Congolese politician (1940–1999)

Sophie Lihau-Kanza or Zala Lusibu N'Kanza (8 February 1940 – 2 April 1999) was a Congolese politician and sociologist. She was the first woman of her country to receive a secondary education, the first to graduate from a university, and the first to hold a government office in the Democratic Republic of the Congo, serving as Minister of Social Affairs from 31 October 1966 to 6 December 1970. In her later life she held positions within the United Nations.

==Early life and education==
Sophie Kanza was born on 8 February 1940 in Léopoldville, Belgian Congo, the sixth of seven children to Élisabeth Mansangaza and Daniel Kanza. She received much of her primary and secondary education in Brazzaville, French Congo. At the time of the Belgian Congo's independence in 1960, Kanza was the only woman in the country who had been enrolled in secondary education. She eventually graduated from Lycée du Sacré Cœur (Sacred Heart High School) in June 1961. (Note: The Lycée du Sacré Cœur was a boys school, but Kanza graduated from there because the girls school she attended in the Congo had closed following the departure of many Belgian educators from the country in 1960.) In 1964, she became the first Congolese woman to graduate from a university when she received her diploma from the University of Geneva with a degree in sociology; she worked in the same department for the university as an assistant lecturer until 1966. Kanza studied at Harvard University from 1973 to 1976, earning a master's degree and a PhD in sociology.

==Political career==
On 31 October 1966, Kanza was appointed Minister of Social Affairs, becoming the first woman in the country to hold government office. Her appointment came while she was pursuing a PhD at the University of Geneva, but she ended her studies to assume office. She spent most of her initial time in office examining the ministry's struggles to meet the needs of the population. She also advocated for equal education opportunities for both boys and girls, and served as a delegate to the Organisation of African Unity summit in Kinshasa (formerly Léopoldville) in 1967. She was made a member of the political bureau of the Mouvement Populaire de la Révolution on 13 October 1967. She was dismissed as Minister of Social Affairs in a cabinet reshuffle on 6 December 1970. From 1973 until 1977, Kanza was a member of the Board of Trustees of the United Nations Institute for Training and Research (UNITAR). She was Deputy Assistant Director-General of the United Nations Educational, Scientific and Cultural Organisation (UNESCO) from 1981 to 1985, and Head of Mission to the Director-General of UNESCO from 1985 to 1988.

==Personal life==
Kanza married Marcel Lihau, future President of the Supreme Court of Justice, on 26 December 1964, and they had six daughters. However, he fled political persecution in the Congo and they spent most of their later lives separated.

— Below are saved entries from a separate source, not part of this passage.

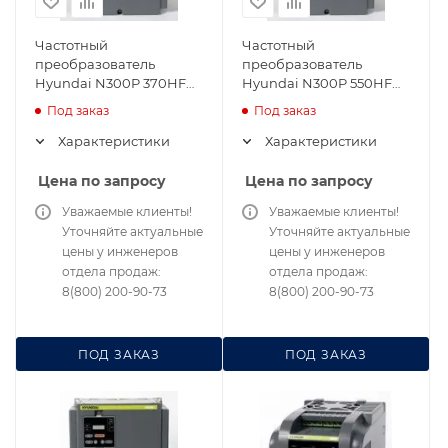
Частотный
Частотный
преобразователь
преобразователь
Hyundai N300P 370HF
Hyundai N300P 550HF
37кВт 380В
55кВт 380В
Под заказ
Под заказ
Характеристики
Характеристики
Цена по запросу
Цена по запросу
Уважаемые клиенты!
Уважаемые клиенты!
Уточняйте актуальные
Уточняйте актуальные
цены у инженеров
цены у инженеров
отдела продаж:
отдела продаж:
8(800) 200-90-73
8(800) 200-90-73
ПОД ЗАКАЗ
ПОД ЗАКАЗ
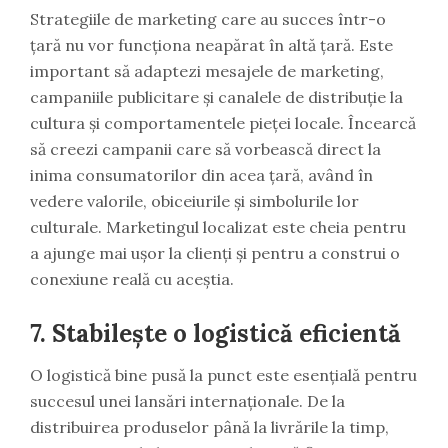
Strategiile de marketing care au succes într-o
țară nu vor funcționa neapărat în altă țară. Este
important să adaptezi mesajele de marketing,
campaniile publicitare și canalele de distribuție la
cultura și comportamentele pieței locale. Încearcă
să creezi campanii care să vorbească direct la
inima consumatorilor din acea țară, având în
vedere valorile, obiceiurile și simbolurile lor
culturale. Marketingul localizat este cheia pentru
a ajunge mai ușor la clienți și pentru a construi o
conexiune reală cu aceștia.
7. Stabilește o logistică eficientă
O logistică bine pusă la punct este esențială pentru
succesul unei lansări internaționale. De la
distribuirea produselor până la livrările la timp,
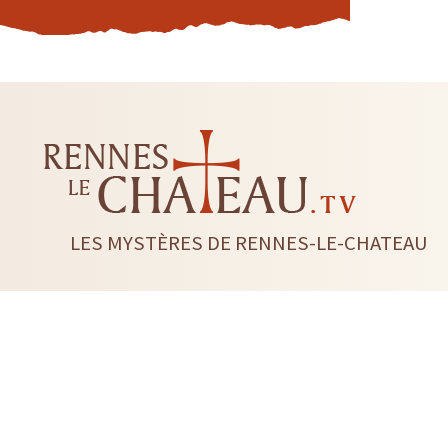
LES MYSTÈRES DE RENNES-LE-CHATEAU
LIVRES
CD DVD
TAROTS-ORACLES-RUNES
BI
RADIESTHÉSIE
FLEUR DE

In 1998, Kanza was involved in a car accident in Paris, and she became a paraplegic. After this, she left her job at UNESCO and traveled abroad to advocate for disabled people.

==Death and legacy==
Kanza suffered cardiac arrest and died on 2 April 1999. She was buried in the Luozi Territory.

In 2004, Kanza was inducted into the Congo's Pantheon of National History, one of the first women to be accorded the honour. Her bust is displayed in the Gallery of Memory. The "Cercle Sophie Kanza", an association of female professors in the Congo, was named in her honour. Three of Kanza's daughters organized a mass of thanksgiving in honor of herself and her husband in Gombe on 28 March 2015. Several important politicians attended the ceremony, including Léon Kengo and José Endundo Bononge. On 25 September 2025, a street in Ixelles, Belgium, was named in her honour.